Após ser abordado pelos policiais, Vasques ainda tentou deixar o aeroporto, mas foi detido na saída do local. Ele foi encaminhado ao Ministério Público do Paraguai, enquanto aguarda a extradição ao Brasil. Vasques teria deixado a residência em que estava preso domiciliarmente em Santa Catarina sem autorização da Justiça.

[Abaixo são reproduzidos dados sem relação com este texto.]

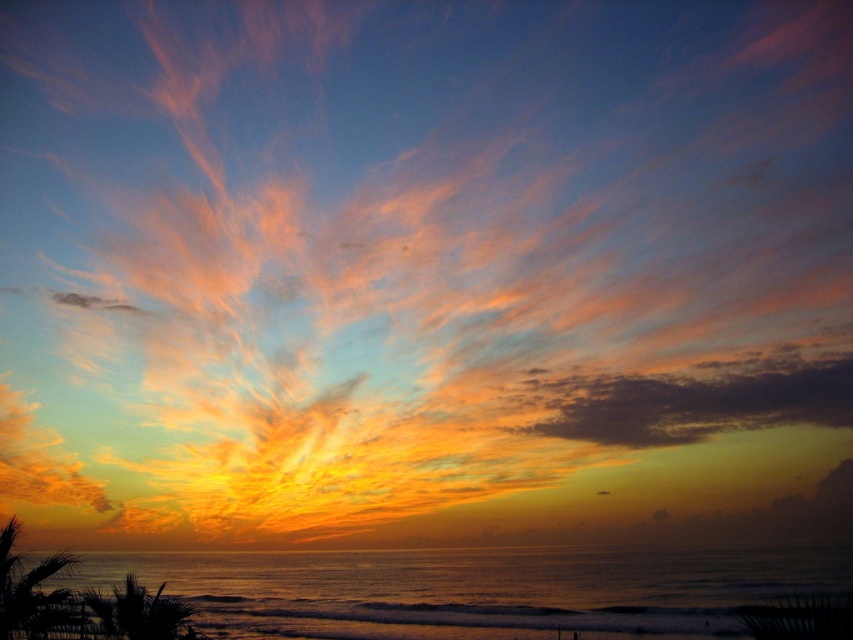 Question: Is silvery water at lower center positioned at the back of dark orange textured clouds at upper right?

Choices:
 (A) no
 (B) yes

Answer: (A)

Question: Considering the relative positions of silvery water at lower center and dark orange textured clouds at upper right in the image provided, where is silvery water at lower center located with respect to dark orange textured clouds at upper right?

Choices:
 (A) below
 (B) above

Answer: (A)

Question: Which point is closer to the camera taking this photo?

Choices:
 (A) (630, 376)
 (B) (322, 552)

Answer: (B)

Question: Is silvery water at lower center wider than dark orange textured clouds at upper right?

Choices:
 (A) no
 (B) yes

Answer: (B) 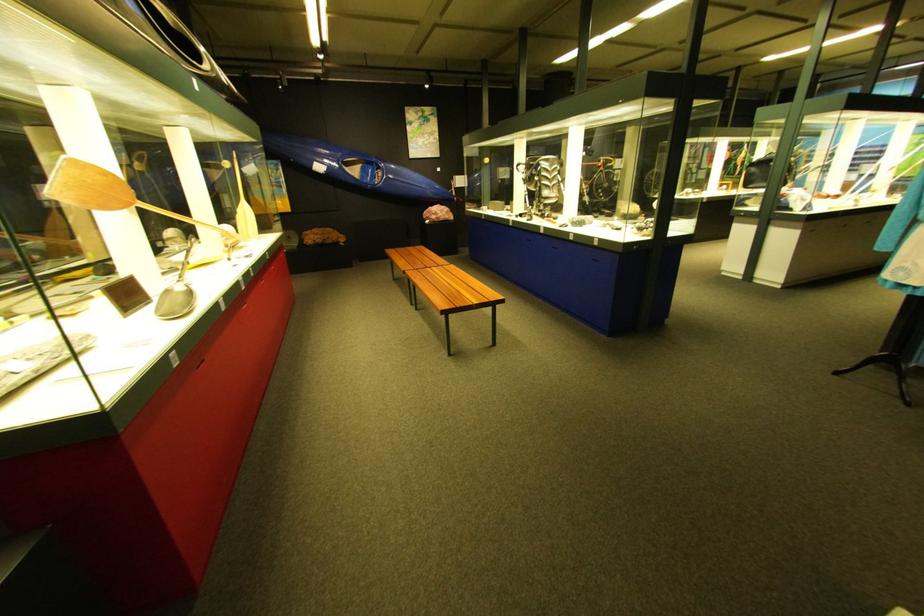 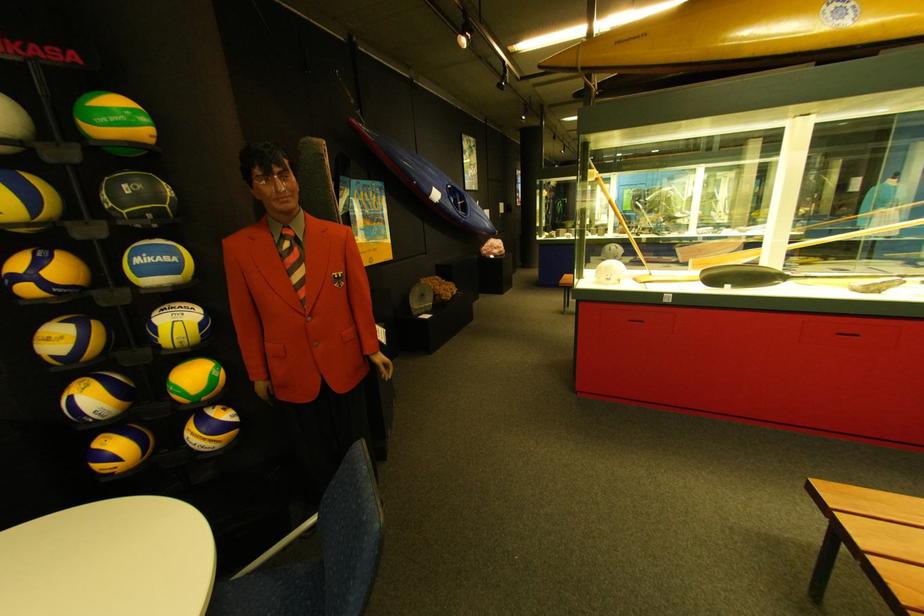 In the second image, find the point that corresponds to point 305,238 in the first image.

(438, 297) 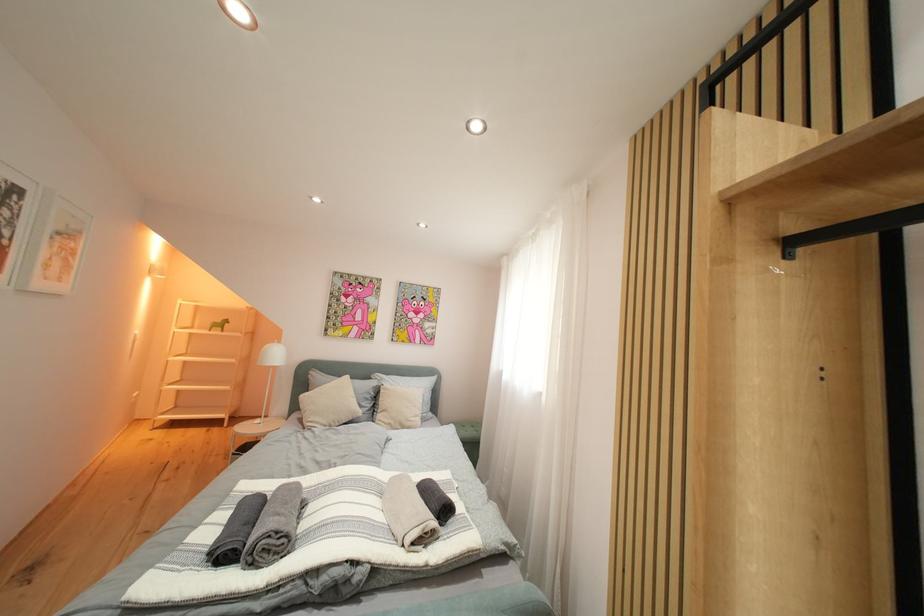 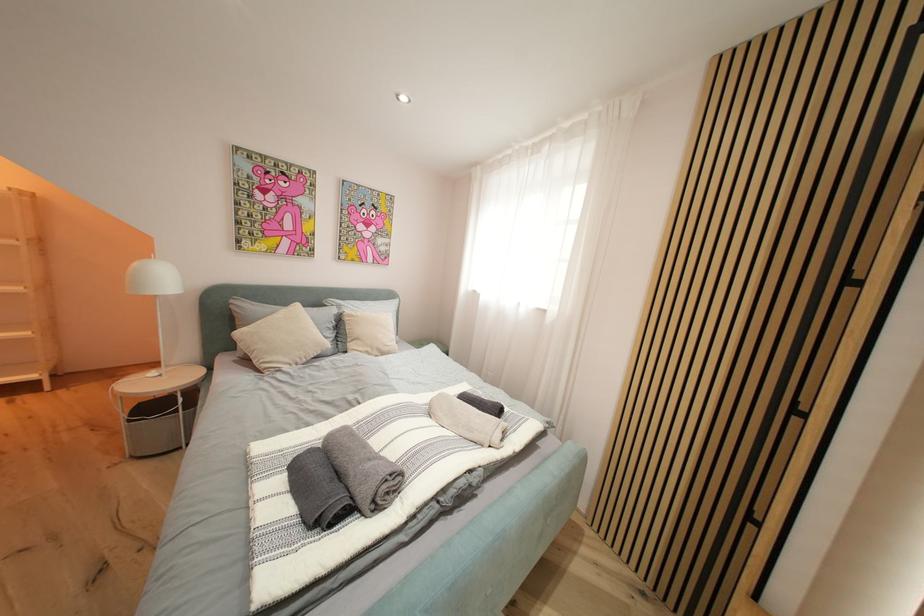 First-person continuous shooting, in which direction is the camera rotating?

The rotation direction of the camera is right-down. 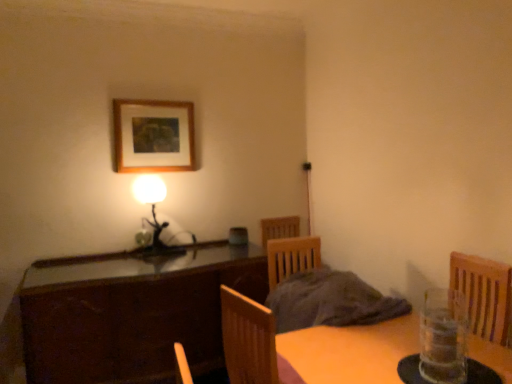 At what (x,y) coordinates should I click in order to perform the action: click on free space to the left of clear glass vase at lower right. Please return your answer as a coordinate pair (x, y). The height and width of the screenshot is (384, 512). Looking at the image, I should click on (409, 370). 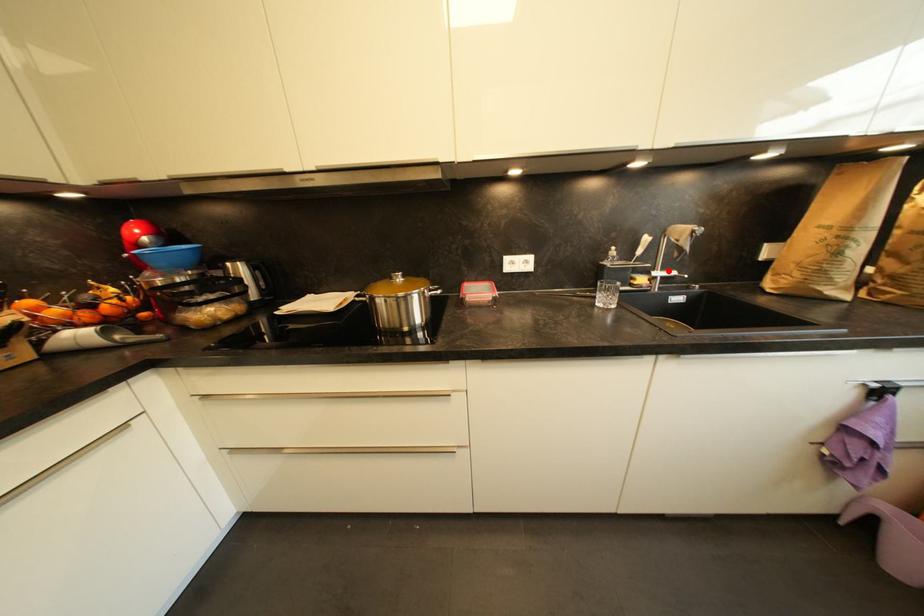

O ex-diretor da PRF foi condenado a 24 anos e 6 meses de prisão pelo Supremo Tribunal Federal (STF), em regime inicial fechado, por integrar o “núcleo de gerência” da trama golpista. Com o objetivo de favorecer a reeleição do então presidente da República, Jair Bolsonaro, Vasques teria orquestrado um esquema de blitzes ilegais em diversos estados da Região Nordeste.
O objetivo do esquema era dificultar que eleitores do Nordeste, em especial do interior, chegassem aos centros de votação. Na avaliação do núcleo golpista, a maior parte dessas pessoas votaria em Luiz Inácio Lula da Silva, candidato que venceu a disputa presidencial.